Expertin des Monats
März 2008
Prof.in DIin Dr.in Ille C. Gebeshuber

Univ. Ass. Dipl.-Ingin. Drin. techn. Ille C. Gebeshuber ist Assistentin in der Arbeitsgruppe für Atom- und Plasmaphysik am Institut für Allgemeine Physik an der Technischen Universität Wien und Key Researcher am Austrian Center of Competence for Tribology, AC2T Research GmbH, in Wiener Neustadt.  Sie studierte Technische Physik an der Technischen Universität, wo sie auch das Doktoratsstudium der technischen Wissenschaften absolvierte. Nach einem Post Doc Aufenthalt am Physics Department der University of California in Santa Barbara kam sie zurück nach Österreich um als Experimentalphysikerin zu arbeiten. Ihre Hauptarbeitsgebiete sind Nanotechnologie, hochauflösende Mikroskopie mit Rastersondenmethoden, (Nano-)Tribologie, Nanobiotechnologie und die Interaktion von hochgeladenen Ionen mit Oberflächen (fusionsrelevant).

Interview

Frau Gebeshuber, Sie beschäftigen sich mit Nanotechnologie und Tribologie. Wie würden Sie beide Arbeitsgebiete einer Schülerin erklären?
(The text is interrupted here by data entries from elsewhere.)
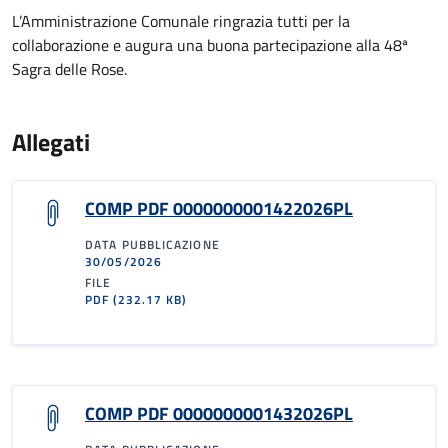
L’Amministrazione Comunale ringrazia tutti per la
collaborazione e augura una buona partecipazione alla 48ª
Sagra delle Rose.
Allegati
COMP PDF 0000000001422026PL
DATA PUBBLICAZIONE
30/05/2026
FILE
PDF
(232.17 KB)
COMP PDF 0000000001432026PL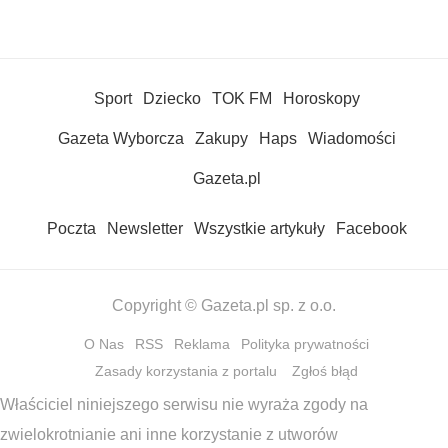
Sport
Dziecko
TOK FM
Horoskopy
Gazeta Wyborcza
Zakupy
Haps
Wiadomości
Gazeta.pl
Poczta
Newsletter
Wszystkie artykuły
Facebook
Copyright © Gazeta.pl sp. z o.o.
O Nas
RSS
Reklama
Polityka prywatności
Zasady korzystania z portalu
Zgłoś błąd
Właściciel niniejszego serwisu nie wyraża zgody na
zwielokrotnianie ani inne korzystanie z utworów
Ich fange mit der Tribologie an: Die Tribologie ist die Lehre von Reibung, Schmierung, Verschleiß und Klebrigkeit. Also immer wenn ich zwei Teile habe, die sich gegeneinander bewegen, gibt es tribologische Phänomene. Die reiben dann gegeneinander, die nützen sich ab und wenn man Schmiermittel dazwischen tut, dann sind die Kontakte geschmiert, und es gibt weniger Reibung.
Die Nanotechnologie lässt sich folgendermaßen erklären: Es gibt die Einheit ,nano', die steht für 10 hoch minus 9 und die Nanotechnologie ist eine Technologie, in der die funktionellen Komponenten im Nanometerbereich liegen.

Die Nanotechnologie liegt sehr im Trend. Wofür wird sie verwendet?

Wir können uns seit einigen Jahren mit unseren Mikroskopen im Nanokosmos bewegen. Wir können nicht nur den Nanokosmos beobachten sondern auch den Nanokosmos verändern. Wir können Materialien bearbeiten mit sehr hoher Präzision  - wir können z.B. in unseren elektrischen Schaltungen und Bauteilen Komponenten verwenden, die nur einige 10nm Durchmesser haben.
Wenn man sich die Struktur auf einer CD anschaut, die ist einige µm groß - 1µm sind 1.000nm, und wenn man die Struktur von einer CD von 1µm auf 1nm verkleinern könnte, dann würde natürlich die Datenspeicherdichte sehr groß werden. In der Nanotechnologie geht es aber nicht nur um hohe Datenspeicherdichte, sondern in der Nanotechnologie treffen sich die verschiedensten Wissenschaften - die Physik, die Chemie, die Biologie, die Mathematik, die Materialwissenschaften und natürlich auch die Tribologie. Das heißt, das ist eine viktorianische Wissenschaft!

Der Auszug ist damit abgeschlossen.